[Data — start]

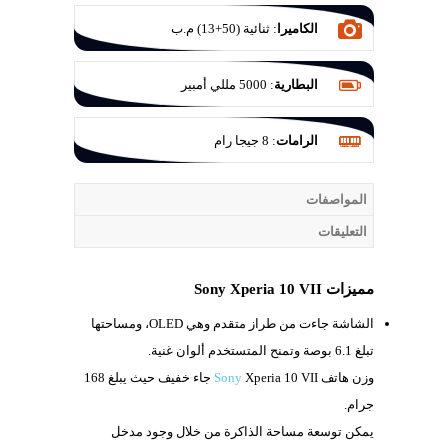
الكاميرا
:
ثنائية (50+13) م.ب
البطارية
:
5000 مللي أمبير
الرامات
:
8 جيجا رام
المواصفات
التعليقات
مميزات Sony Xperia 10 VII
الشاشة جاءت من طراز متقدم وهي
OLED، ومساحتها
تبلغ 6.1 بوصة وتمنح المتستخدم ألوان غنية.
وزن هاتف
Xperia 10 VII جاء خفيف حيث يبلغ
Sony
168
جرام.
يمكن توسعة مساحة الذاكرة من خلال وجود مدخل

[Data — finish]
[Data — start]

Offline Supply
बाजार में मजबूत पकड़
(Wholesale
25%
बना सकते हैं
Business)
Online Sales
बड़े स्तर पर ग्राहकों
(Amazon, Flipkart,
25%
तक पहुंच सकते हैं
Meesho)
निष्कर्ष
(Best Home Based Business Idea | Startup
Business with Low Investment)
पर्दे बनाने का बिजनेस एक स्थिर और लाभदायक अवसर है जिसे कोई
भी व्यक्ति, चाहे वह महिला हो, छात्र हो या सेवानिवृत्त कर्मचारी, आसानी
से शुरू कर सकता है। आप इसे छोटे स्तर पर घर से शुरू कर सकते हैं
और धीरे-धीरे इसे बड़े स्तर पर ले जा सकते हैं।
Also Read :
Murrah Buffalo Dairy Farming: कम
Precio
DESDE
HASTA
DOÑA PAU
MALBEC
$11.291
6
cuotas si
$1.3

[Data — finish]
[Data — start]

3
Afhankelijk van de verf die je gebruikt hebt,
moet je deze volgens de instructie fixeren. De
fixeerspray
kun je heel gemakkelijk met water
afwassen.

[Data — finish]

Task brief — Go to the line with "5000 مللي أمبير" in the entries above and repeat every line from there through the line with "يمكن توسعة مساحة الذاكرة من خلال وجود مدخل", exactly and with no other text.

Problem solution —
5000 مللي أمبير
الرامات
:
8 جيجا رام
المواصفات
التعليقات
مميزات Sony Xperia 10 VII
الشاشة جاءت من طراز متقدم وهي
OLED، ومساحتها
تبلغ 6.1 بوصة وتمنح المتستخدم ألوان غنية.
وزن هاتف
Xperia 10 VII جاء خفيف حيث يبلغ
Sony
168
جرام.
يمكن توسعة مساحة الذاكرة من خلال وجود مدخل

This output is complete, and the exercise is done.